While the government legislates minimum conditions for compassionate leave, many employers offer more than this minimum. In fact, there are 60 large organisations in Australia, such as HSBC, Bunnings, Woolworths, and many others, who provide specific leave entitlements through their workplace policies and enterprise agreements, in addition to the minimum standards in the Fair Work Act, to employees who suffer a stillbirth. It is heartening to know that there are many employers out there who understand the emotional, psychological and physical impacts of pregnancy loss and provide a level of support to their employees beyond what is required. This is why advocacy around this issue is so important. The more awareness is spread, the more compassion we are likely to see. Careful consideration of these important issues is necessary. While ensuring that these issues are adequately addressed, it is important to also consider whether legislative change is the best vehicle to promote cooperation between employers and employees. As I've mentioned, there are a number of companies who are going above and beyond to support employees through the trauma of a stillbirth.
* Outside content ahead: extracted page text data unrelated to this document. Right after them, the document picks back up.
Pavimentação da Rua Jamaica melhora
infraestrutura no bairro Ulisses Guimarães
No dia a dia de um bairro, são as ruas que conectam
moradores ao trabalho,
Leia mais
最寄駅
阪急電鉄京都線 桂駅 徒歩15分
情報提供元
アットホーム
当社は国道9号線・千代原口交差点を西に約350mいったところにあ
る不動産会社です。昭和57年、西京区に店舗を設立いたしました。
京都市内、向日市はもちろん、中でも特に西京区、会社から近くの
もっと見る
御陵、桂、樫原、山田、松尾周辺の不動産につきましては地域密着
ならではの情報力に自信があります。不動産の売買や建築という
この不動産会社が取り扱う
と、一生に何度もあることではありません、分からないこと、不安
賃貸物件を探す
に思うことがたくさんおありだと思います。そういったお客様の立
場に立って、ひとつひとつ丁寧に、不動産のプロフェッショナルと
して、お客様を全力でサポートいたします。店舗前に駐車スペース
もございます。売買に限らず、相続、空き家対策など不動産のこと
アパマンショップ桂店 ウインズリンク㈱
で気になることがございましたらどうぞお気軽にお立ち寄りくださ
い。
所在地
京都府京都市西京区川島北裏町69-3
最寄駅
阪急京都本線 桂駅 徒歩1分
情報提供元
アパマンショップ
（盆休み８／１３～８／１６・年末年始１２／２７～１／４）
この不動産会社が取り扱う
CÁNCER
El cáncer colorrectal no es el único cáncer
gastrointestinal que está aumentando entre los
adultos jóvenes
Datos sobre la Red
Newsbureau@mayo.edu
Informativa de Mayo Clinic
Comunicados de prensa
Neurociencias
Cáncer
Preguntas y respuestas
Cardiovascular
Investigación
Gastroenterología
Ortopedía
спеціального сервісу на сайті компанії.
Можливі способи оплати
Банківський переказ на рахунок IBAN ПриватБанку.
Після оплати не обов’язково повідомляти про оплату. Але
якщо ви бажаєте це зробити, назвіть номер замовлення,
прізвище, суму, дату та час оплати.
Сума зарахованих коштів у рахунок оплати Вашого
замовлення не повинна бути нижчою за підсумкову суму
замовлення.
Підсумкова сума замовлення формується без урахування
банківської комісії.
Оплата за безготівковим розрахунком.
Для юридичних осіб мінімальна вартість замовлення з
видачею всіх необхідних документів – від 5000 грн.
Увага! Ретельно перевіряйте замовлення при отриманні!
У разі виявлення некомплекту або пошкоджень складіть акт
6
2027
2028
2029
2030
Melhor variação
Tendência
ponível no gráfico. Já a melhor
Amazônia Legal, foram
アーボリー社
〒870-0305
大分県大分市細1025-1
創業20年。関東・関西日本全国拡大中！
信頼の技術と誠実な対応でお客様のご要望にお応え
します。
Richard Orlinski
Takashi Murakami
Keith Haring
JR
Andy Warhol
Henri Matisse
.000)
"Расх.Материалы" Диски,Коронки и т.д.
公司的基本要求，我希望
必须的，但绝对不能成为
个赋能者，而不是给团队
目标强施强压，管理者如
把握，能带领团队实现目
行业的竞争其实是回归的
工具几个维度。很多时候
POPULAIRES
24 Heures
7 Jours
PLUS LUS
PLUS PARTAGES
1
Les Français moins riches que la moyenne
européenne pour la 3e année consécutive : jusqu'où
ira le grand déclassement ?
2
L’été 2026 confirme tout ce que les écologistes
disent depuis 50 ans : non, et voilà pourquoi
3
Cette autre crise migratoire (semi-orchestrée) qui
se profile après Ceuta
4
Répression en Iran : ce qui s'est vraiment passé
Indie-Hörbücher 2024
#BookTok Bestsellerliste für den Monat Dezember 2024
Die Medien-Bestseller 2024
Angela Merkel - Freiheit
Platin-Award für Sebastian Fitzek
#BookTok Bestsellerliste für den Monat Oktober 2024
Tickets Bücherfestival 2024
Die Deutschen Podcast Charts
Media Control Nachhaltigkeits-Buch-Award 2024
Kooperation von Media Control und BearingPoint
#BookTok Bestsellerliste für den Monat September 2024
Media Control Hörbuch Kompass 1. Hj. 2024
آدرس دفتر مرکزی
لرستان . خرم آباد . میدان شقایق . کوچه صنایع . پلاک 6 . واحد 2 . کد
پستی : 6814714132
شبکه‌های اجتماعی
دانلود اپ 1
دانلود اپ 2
This is something that, as a government, we want to encourage.

Currently, the Fair Work Act does not mandate conditions beyond minimums. This is a longstanding principle that has been in place since the establishment of the Fair Work Act. As it stands, the Fair Work Act promotes enterprise bargaining that is critical to productivity growth and cooperative workplaces. In this context, regulating employer paid parental leave would be a significant departure from this longstanding principle and would have the capacity to damage the spirit of cooperation between employers and employees and their willingness to bargain. We want employers and employees to work together on issues such as this to come to agreements that are mutually beneficial for all parties involved.

The Morrison government is currently considering non-legislative mechanisms which may be appropriate to effect change at the workplace level. This could include educational materials and the championing of best practice to prompt employers to think beyond their obligations under the minimum standards and review their parental leave policies to provide more support to parents of stillborn babies. As discussed earlier, this is a hidden tragedy occurring within our society. Many employers may not be aware of the number of Australians that this affects and therefore have not acted to address this issue within their businesses.

In concluding, I would again like to commend Senator Keneally for her work on this. As with the Senate Select Committee on Stillbirth Research and Education, this is a bipartisan issue that the government wishes to remain bipartisan on. Helping those who have been dealt such a difficult hand goes beyond politics, and it should remain this way into the future. I commend the bill to the Senate.